Efforts to boost self-esteem in the classroom and in the home may have increased young people’s (already greater) tendency toward self-importance and narcissism. And in the age of reality television the perceived availability of fame means many young people do not have to face reality at all.

Belongingness theory – About craving social acceptance, social relations create happy chemicals in the brain and para-social relations with celebrities or characters on a show can induce the same thing.

Studies on Birging – basking in reflected glory (an example being college students wearing a school team jersey – when team wins vs. when they lose; also the language that gets used – “We won” vs. “They Won” or “They Lost” vs. “We Lost”)

A study with monkeys : ) on decision theory. Using a juice currency, monkeys were willing to pay to see frontal shots of dominant males or closeups of female hindquarters; and had to be paid [extra juice] to watch frontal female or subordinate males. It seems that acquiring this social information is useful for survival. Human obsession with celebrity may work the same way.

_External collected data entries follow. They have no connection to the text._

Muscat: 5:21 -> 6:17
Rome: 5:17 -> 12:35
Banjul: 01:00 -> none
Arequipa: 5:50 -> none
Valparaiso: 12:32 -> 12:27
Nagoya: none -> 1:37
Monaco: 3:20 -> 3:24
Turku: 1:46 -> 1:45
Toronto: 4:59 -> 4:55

There’s lots of great stuff in here. Though I do think some of the studies created for the book could use some work. The research seems to reflect the commonsense idea that people who are secure in themselves and have stuff going on may need celebrity less in their lives. In healthy people, healthy doses can still be fun.

Catch A Mate

Catch A Mate

Catch a Mate by Gena Showalter is fun chic lit, a super quick, sexy read. Suspicious wives can go to the Catch a Mate agency to hire someone to tempt their boyfriends or husbands and confirm their suspicions. The women who work there as bait, especially Jillian Greene, have a very jaded and simple view of men – they are pigs – oink oink. Her opinion will of course change when explosive sparks fly with Marcus Brody – the male version of her.

While I enjoy historical romance (Johanna Lindsey) I do like well-done modern chic lit that reflects now. The business referenced in this book exists in our modern age (talk shows tell me so, it must be true). The one weird thing about the book – the female protagonist is involved in a sexual business, it is 2007, and her fantasy during a wild, anything goes romp is having the male protagonist go down on her. She has never had this experience and is surprised that he is an excited willing participant. Is that truly reflective of women’s experience in 2007? That makes me sad. :-(

posted by Yaffa in books and have No Comments

Just Married at Makor

Just Married

Just Married

Just Married by director Ayelet Bechar was really good. It documents the difficulties of two couples Israeli Arabs who marry Palestinians from Gaza or the West Bank. As of 2002 there is a law prohibiting family reunification.

Suhad and Rabia are a young couple that met at university. To be together Suhad becomes an illegal resident in Jerusalem. The film depicts her change from vibrancy to depression as she stays in her home most of the time so she is not caught. In a depressing bit of circular beaurocracy, her husband Rabia (the one with legal status in Israel) requests a permit for her and is told he must file for Family Reunification but that no requests are being taken at this time and she cannot be given any other sort of document because she needs the one of family reuinification.

For the older couple on the film Kifach and Yazeed, the solution is to stay in Berlin until the law changes and they can go home. Kifach struggles to learn German and at the same time, she must be in Israel for part of the year so she does not lost her status as is threatened in one municipal office. She had been very active in the struggle for coexistence in Israel and has many photos with major Israeli political figures such as Shulamit Aloni and Ehud Barak. Her husband views Barak as slime and does not want to see the photo, there is elegant symmetry in the film as Kifach later confronts Barak at a conference in Berlin about this law keeping families apart.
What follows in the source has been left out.